I dug out a quick and rough implementation of LU decomposition.

This was able to do 50,000 random 32 by 32 matrices (real only) in 0.129 s on my laptop: GTX460m (mid-end mobile GPU). With good scaling you could expect 3x that performance on a high end desktop GPU such as the GTX 580. Meaning potentially 129/3 ~ 0.043 s.

That would be 0.86 / 0.043 ~ 20x speedup over your CPU implementation.

So I didn’t spend much time on this and I’m in no way assuming that it’s fully optimized.

OK, since this is somewhat similar to something I might want to do in my own code, I’ve tried the different optimizations myself.

With the original code, 50,000 random real 32x32 matrices take 1.41s on the GT 9600m in my laptop. Simply moving the [font=“Courier New”]if[/font] out of the reduction loop reduces the time to 1.06s. Parallelizing the pivot search further reduces the time to 0.89s. Using two warps during the reduction phase further brings this down to 0.641s, or 0.638s with four warps.
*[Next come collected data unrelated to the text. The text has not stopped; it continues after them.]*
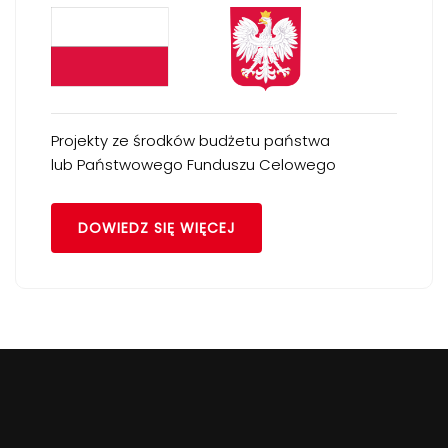
Projekty ze środków budżetu państwa
lub Państwowego Funduszu Celowego
DOWIEDZ SIĘ WIĘCEJ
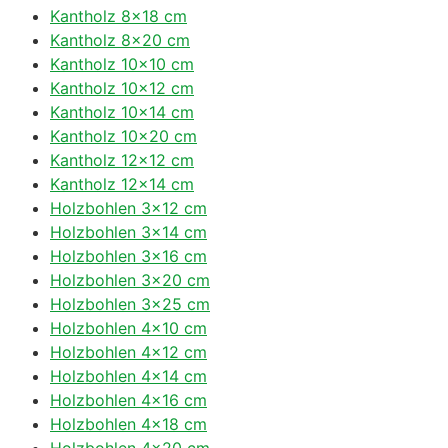
Kantholz 8×18 cm
Kantholz 8×20 cm
Kantholz 10×10 cm
Kantholz 10×12 cm
Kantholz 10×14 cm
Kantholz 10×20 cm
Kantholz 12×12 cm
Kantholz 12×14 cm
Holzbohlen 3×12 cm
Holzbohlen 3×14 cm
Holzbohlen 3×16 cm
Holzbohlen 3×20 cm
Holzbohlen 3×25 cm
Holzbohlen 4×10 cm
Holzbohlen 4×12 cm
Holzbohlen 4×14 cm
Holzbohlen 4×16 cm
Holzbohlen 4×18 cm
Holzbohlen 4×20 cm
Loop unrolling had no effect at all.

So Norbert was right, the instruction level parallelism isn’t exploited automatically in this case.

Of course the exercise was pretty moot regarding the total possible speedup, as Jimmy had already confirmed my 20x educated guess using his own code. However I was also interested in seeing what each optimization step would gain us.

EDIT: Oh, and eliminating the bank conflicts takes us to 0.574s.

Okay, this is way more feedback than I expected… Thank you everyone for your input, it’s been very helpful.

So kinda slightly off topic, one of the factors in leading me to conclude that GPU vs CPU wasn’t advantageous was that a Tesla C2050/C2050 costs more than a hex-core CPU (and I believe fair comparison requires comparison against all six cores, not just one). But after reading this thread, I looked at the commodity gaming cards, and to my surprise their performance metrics aren’t all that different. Yet a Tesla C2050 cost 5 times the price of a GTX ($2400 vs $580). If I’m not concerned about fast double precision calculations and ECC, why would I ever buy a high-end Tesla or Quadro? (Double precision I’m reasonably certain I could live without; is ECC really that important?)

Tera, could you be persuaded to post your modifications to my original code? I would like to run it on my own system to see if there’s a difference (and I’m sure studying it would be edifying for me personally, as a beginner to CUDA). Since my earlier post, I tried swapping the if and for (1.06s down to 0.91s), parallelizing the pivot search (0.91s down to 0.86s), but using two warps didn’t anything for me (maybe I’m doing it wrong).